Front-month gas futures for April delivery rose 7.7 cents, or 7.7%, to settle at $1.885 per million British thermal units (mmBtu). Prices dropped to as low as $1.51 in the previous session, its weakest level since June 2020, hurt by surplus supplies.
“Today prices are all about weather’s starting to get a little bit colder and production tallying off a bit,” said Phil Flynn, an analyst at Price Futures Group.
“But, unless forecasts project it to be cold through March, it is not going to be enough to offset all the heating degree days that we missed.”
LSEG estimated 260 heating degree days (HDDs) for the year as of Wednesday, compared with 259 HDDs on Tuesday.
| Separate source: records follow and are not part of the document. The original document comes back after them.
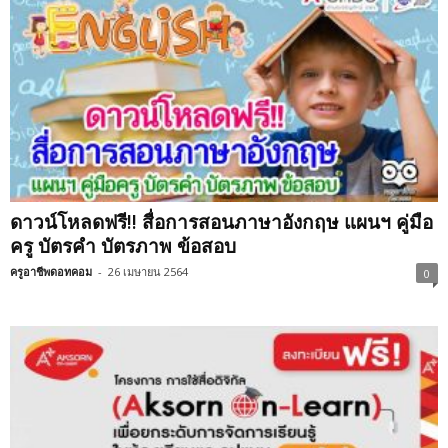
ดาวน์โหลดฟรี!! สื่อการสอนภาษาอังกฤษ แผนฯ คู่มือ
ครู บัตรคำ บัตรภาพ ข้อสอบ
ครูอาชีพดอทคอม
-
26 เมษายน 2564
0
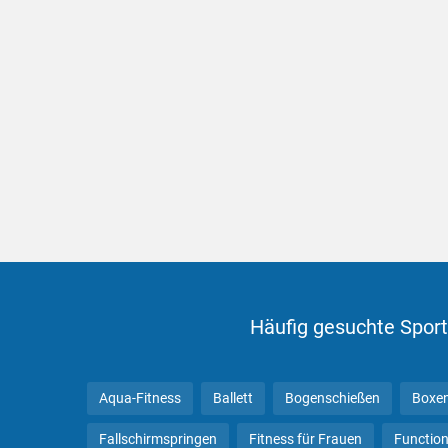
Häufig gesuchte Sport
Aqua-Fitness
Ballett
Bogenschießen
Boxe
Fallschirmspringen
Fitness für Frauen
Function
LSEG said gas output in the US Lower 48 states rose to an average of 105 billion cubic feet per day (bcfd) so far in February, up from 102.1 bcfd in January, but still short of the monthly record high of 106.3 bcfd in December.
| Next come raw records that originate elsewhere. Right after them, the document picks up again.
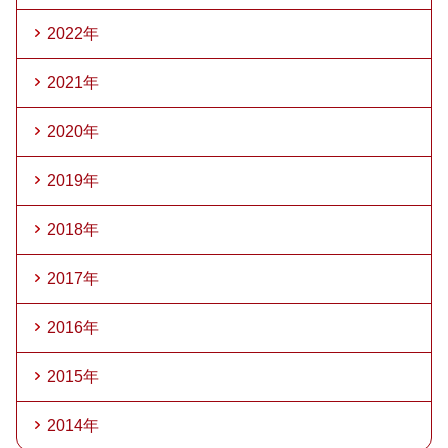
2022年
2021年
2020年
2019年
2018年
2017年
2016年
2015年
2014年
On a daily basis, however, output so far this week was at 102.4 bcf compared to 104.3 bcf last week.
Last week, prices soared about 13% after Chesapeake Energy, soon to be the biggest US gas producer after its merger with Southwestern Energy, cut planned production for 2024 by roughly 30% after a recent plunge in prices.
Natural gas prices have plunged around 26% so far this year, hurt by a mild winter that has left stockpiles well above normal, while output remained near record levels despite an Arctic freeze in January that briefly cut output and sent gas demand to a record high.